TANNHÄUSER ODER DER SÄNGERSTREIT AUF DER WARTBURG
Erstens - es ist lang. 4,5 Stunden inkl Pausen. Zweitens - es lohnt sich. Zuerst war ich ja sehr skeptisch, sie haben den guten Tannhäuser in eine ziemlich heutige Welt gesetzt - der Venusberg ist ein dekadentes Edelpuff, die grosse Halle auf der Wartburg ein Fernsehstudio wie man es von den ganzen Castingshows kennt, und die heimkehrenden Rompilger kommen auf einem Bahnsteig an.
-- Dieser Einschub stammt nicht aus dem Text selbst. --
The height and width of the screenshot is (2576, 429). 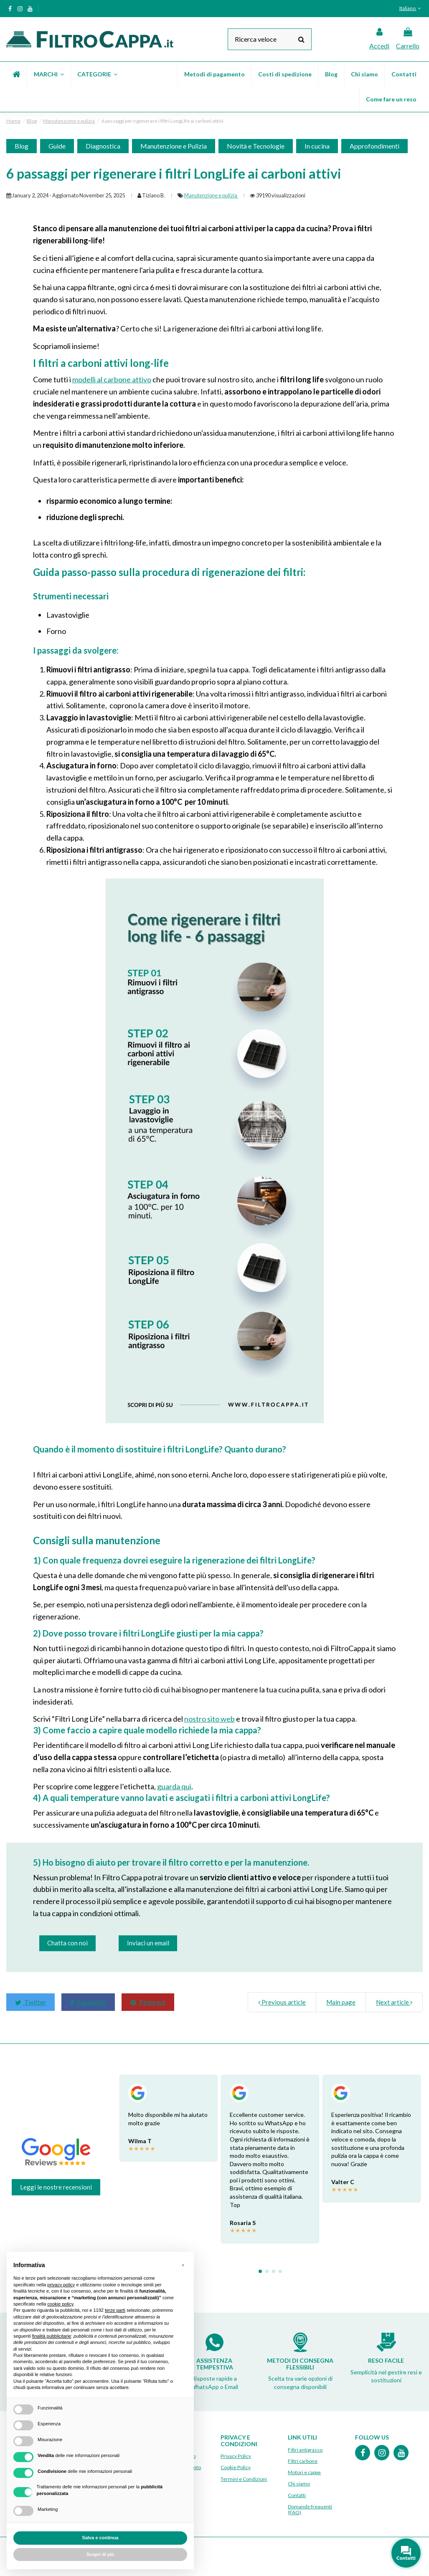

Ich Kunstbanause bin also mit nicht allzu grossen Erwartungen rein - und wurde positiv überrascht, das Ganze macht Sinn und reisst wirklich mit. Der Venusberg ist herrlich dekadent, die Gäste sind unter anderem ein Haufen Kirchenvolk (die sich dann im 2 Akt EMPÖREN dass Tannhäuser im Venusberg war, wie kann er nur, der Sittenstrolch!) die Belegschaft trägt zwar sehr wenig (optisch, es sind hautfarbene Trikots, also keine Quotennackten) dafür varietemässige schwarze Spitze und Federn, und Venus (Vesselina Kasarova in Hochform) selber ein wunderschönes von schwarz zu rot verlaufendes Seidenkleid (auch hier nicht vulgär freizügig, es hat lange Ärmel und einen langen Rock, nur der Ausschnitt ist waffenscheinpflichtig). Tannhäuser selber (Peter Seiffert, eigentlich singt er schön und spielen tut er auch gut, nur ab und zu schreit er etwas zu sehr für meinen Geschmack, aber das tun Wagnertenöre anscheinend öfter) ist im Bequemlook mit zerstrubbelten Haaren, Hemd über der Hose und offenem Mantel. Einige Aktionen von Belegschaft und Gästen kommen einem zwar etwas seltsam vor, aber anscheinend hat das good old Richi selig selber so vorgeschrieben (wie der von den Mänaden zerlegte Orpheus, Europa und der Stier, Ledas Schwan... keine Ahnung was das im Venusberg verloren hat, aber wenn der Maestro selber das so wollte
Ist jedenfalls nett, dass sich mal ein Regisseur die Zeit nimmt das "alte, verstaubte Zeugs" zu lesen und es auch umzusetzen)
Die Wartburggesellschaft ist dann die High Society in Abendkleid und Frack (Nina Stemme als Elisabeht singt nicht nur umwerfend, sie sieht auch hinreissend aus in ihrem langärmligen royalblauen Kleid mit Schleppe
)
Am Bahnhof sind sie dann alle etwas abgewirtschafteter, auch die Daheimgebliebenen hatten es anscheinend nicht nur lustig.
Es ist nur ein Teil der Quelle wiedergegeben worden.